After a period of suspense and intense speculation, the Pakistan government has picked Lt General Asim Munir, currently the Quartermaster General, to succeed General Qamar Javed Bajwa as the Chief of Army Staff on his retirement on November 29. He had earlier served as Director General of Military Intelligence and ISI, as well as the Commander of Pakistan army’s XXX Corps at Gujranwala.
Munir is the senior-most officer in the army after Bajwa. However, his appointment has not been without controversy.
To begin with, he was due to retire on November 27 — two days before the post of army chief falls vacant. As per Pakistani media reports, the government decided to retain his services on security considerations under the Army Act until he takes over as chief. Further, he had been shunted from the post of DG ISI within eight months in June 2019 by then PM Imran Khan, reportedly because of some disagreements and replaced by the latter’s favourite, Lt General Faiz Hameed. Imran Khan looked at Munir with suspicion, which was compounded by the reports of Munir’s choice as chief having been made by exiled PML(N) supremo, Nawaz Sharif.
Expecting Munir’s elevation, Imran Khan had stated recently that President Arif Alvi, who belonged to his Pakistan Tehreek-e-Insaf (PTI), would consult the former PM before approving the appointment. The president’s approval is a constitutional requirement. The president can delay it by about 30 days and send it back for reconsideration. He is, however, bound to approve it after the government recommends it again. Government representatives had said that they were prepared to deal with any delay by the president without spelling out how they would do so. According to some reports, in such a contingency, Munir could have been appointed the Vice Chief of Army Staff to hold the fort till presidential approval. However, better sense appears to prevail in the presidential and PTI camps. The president gave his approval after a meeting with Imran Khan in Lahore. Imran had also announced he would join the long march of his supporters in Rawalpindi on November 26 and reveal his further course of action. It is possible that the presidential approval was facilitated by some assurances of an even-handed attitude by the incoming army chief to Imran Khan.

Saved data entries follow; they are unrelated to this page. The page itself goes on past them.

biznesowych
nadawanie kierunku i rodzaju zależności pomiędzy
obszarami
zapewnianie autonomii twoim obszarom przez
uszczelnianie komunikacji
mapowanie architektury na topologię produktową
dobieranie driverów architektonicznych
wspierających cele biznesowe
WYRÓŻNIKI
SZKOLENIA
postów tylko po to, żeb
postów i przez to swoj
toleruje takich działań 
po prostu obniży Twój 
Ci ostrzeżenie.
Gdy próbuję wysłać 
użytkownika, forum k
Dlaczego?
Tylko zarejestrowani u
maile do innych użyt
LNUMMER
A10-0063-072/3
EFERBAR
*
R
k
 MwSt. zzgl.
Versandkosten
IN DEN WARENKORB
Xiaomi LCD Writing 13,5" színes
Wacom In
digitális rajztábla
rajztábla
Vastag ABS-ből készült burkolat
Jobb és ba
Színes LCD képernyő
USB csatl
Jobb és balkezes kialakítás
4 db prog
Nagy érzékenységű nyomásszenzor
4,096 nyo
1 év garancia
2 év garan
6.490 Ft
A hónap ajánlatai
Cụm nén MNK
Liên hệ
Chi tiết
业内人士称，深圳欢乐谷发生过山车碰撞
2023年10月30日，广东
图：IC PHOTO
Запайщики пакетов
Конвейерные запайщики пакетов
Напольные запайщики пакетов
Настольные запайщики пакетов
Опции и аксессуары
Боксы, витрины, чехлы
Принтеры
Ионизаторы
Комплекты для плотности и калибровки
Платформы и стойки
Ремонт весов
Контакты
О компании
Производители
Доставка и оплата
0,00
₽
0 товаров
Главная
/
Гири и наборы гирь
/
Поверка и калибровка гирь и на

The new army chief will face many complex challenges. His foremost task will be to deal with the damage done to the army’s image by Bajwa’s political engineering throughout his six-year tenure. This has been compounded by reports of his immediate family having amassed considerable wealth after he became army chief. In a recent farewell speech, he admitted that the army has faced criticism from time to time because of its involvement in politics, which he described as “unconstitutional”.
Bajwa claimed that in February last year, the army leadership had decided after a lot of deliberation not to interfere in any political issue. He added that the army had initiated its catharsis and hoped that political parties would also review their conduct. Given his record in office, few are impressed by this mea culpa and his assurance of political neutrality or that his successors would be bound by it. The army cannot stay neutral if it has to protect its prime position in the polity and its enormous perks and privileges. However, the new army chief will have to contend with the public anger against the institution now embodied by the increasingly popular Imran Khan. There is also reported sympathy for Imran within the army. A wise course for Munir would be not to seek revenge against Imran Khan, keep the army away from politics and at best play the role of a facilitator for dialogue between opposing political camps. He should let the politicians slug it out and look for an opportune moment to recover the lost ground for the army.
Another major challenge for Munir would be the continued terrorist activities within Pakistan by the Tehreek-i-Taliban Pakistan (TTP) and other terror groups, notably in Balochistan and Khyber-Pakhtunkhwa. There were reports recently of TTP activists resurfacing and consolidating their position in the Swat area, which had seen an army operation in 2009. These were initially denied by the authorities, but finally acknowledged in the face of public protests. There is no easy solution to this problem. The Taliban victory in Afghanistan has not brought the dividends that the Pakistanis might have expected. They have refused to act against TTP elements in Afghanistan, recommending instead a solution through dialogue. The Taliban does not acknowledge the Durand Line and oppose Pakistan’s fencing activity along it.
Munir will also face the difficult task of sustaining and nurturing Pakistan’s renewed transactional activity with the US. Bajwa was able to begin this towards the end of his tenure, resulting in the F-16 sustenance package from the US. At the same time, the new chief will also have to continue to broaden and deepen Pakistan’s all-important relationship with China.
In the course of his career, Asim Munir has served as commander of the Pakistan forces in “Northern Areas” and Corps Commander, Gujranwala — both posts focussed on India. Because of the multiple challenges outlined above and Pakistan’s precarious economic situation, he may in the immediate term espouse Bajwa’s policy, seen over the last two years or so, of tactical restraint towards India. This may mean a continuing respect for the LoC ceasefire and not ramping up terror activity. However, we will have to watch out once his other compulsions ease a bit.
While the appointment of a new army chief to succeed the by now highly-controversial Bajwa has been expected to bring a degree of calm to Pakistan’s deeply divided polity, much will depend upon how Munir conducts himself, particularly in dealing with the highly polarised political situation.